**Work order:**
Would you go through the records below and copy each line with the string "même"?

**Given data:**

◇ ◇ ◇ ◇ ◇

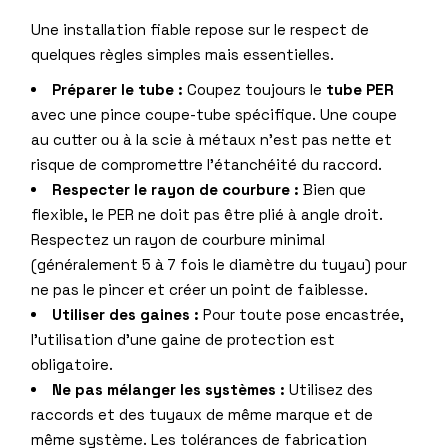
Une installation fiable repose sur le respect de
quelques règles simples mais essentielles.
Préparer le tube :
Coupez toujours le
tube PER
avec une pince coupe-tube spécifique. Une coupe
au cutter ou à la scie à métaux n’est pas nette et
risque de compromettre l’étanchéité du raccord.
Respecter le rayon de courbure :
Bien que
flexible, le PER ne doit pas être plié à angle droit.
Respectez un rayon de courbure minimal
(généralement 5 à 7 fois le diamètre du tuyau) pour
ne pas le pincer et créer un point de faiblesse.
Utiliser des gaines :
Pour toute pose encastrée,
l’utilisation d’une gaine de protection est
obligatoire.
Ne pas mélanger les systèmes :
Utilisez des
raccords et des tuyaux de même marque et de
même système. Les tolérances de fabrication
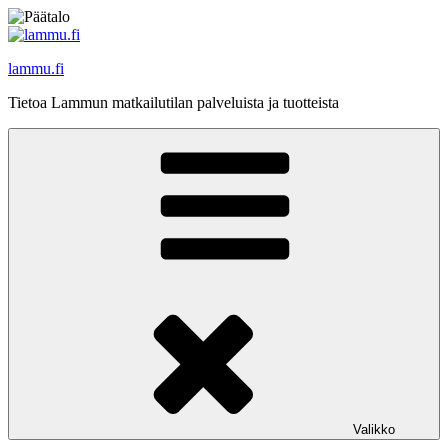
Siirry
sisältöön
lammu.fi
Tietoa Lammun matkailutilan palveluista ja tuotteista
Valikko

◇ ◇ ◇ ◇ ◇

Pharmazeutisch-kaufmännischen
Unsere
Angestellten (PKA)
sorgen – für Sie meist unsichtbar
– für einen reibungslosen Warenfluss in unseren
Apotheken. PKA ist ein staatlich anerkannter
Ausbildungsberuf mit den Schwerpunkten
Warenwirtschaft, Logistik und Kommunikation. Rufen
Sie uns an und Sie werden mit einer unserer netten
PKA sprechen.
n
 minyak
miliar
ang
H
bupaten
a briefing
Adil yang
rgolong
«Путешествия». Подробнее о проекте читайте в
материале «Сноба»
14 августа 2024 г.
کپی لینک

◇ ◇ ◇ ◇ ◇

**Exercise solution:**
raccords et des tuyaux de même marque et de
même système. Les tolérances de fabrication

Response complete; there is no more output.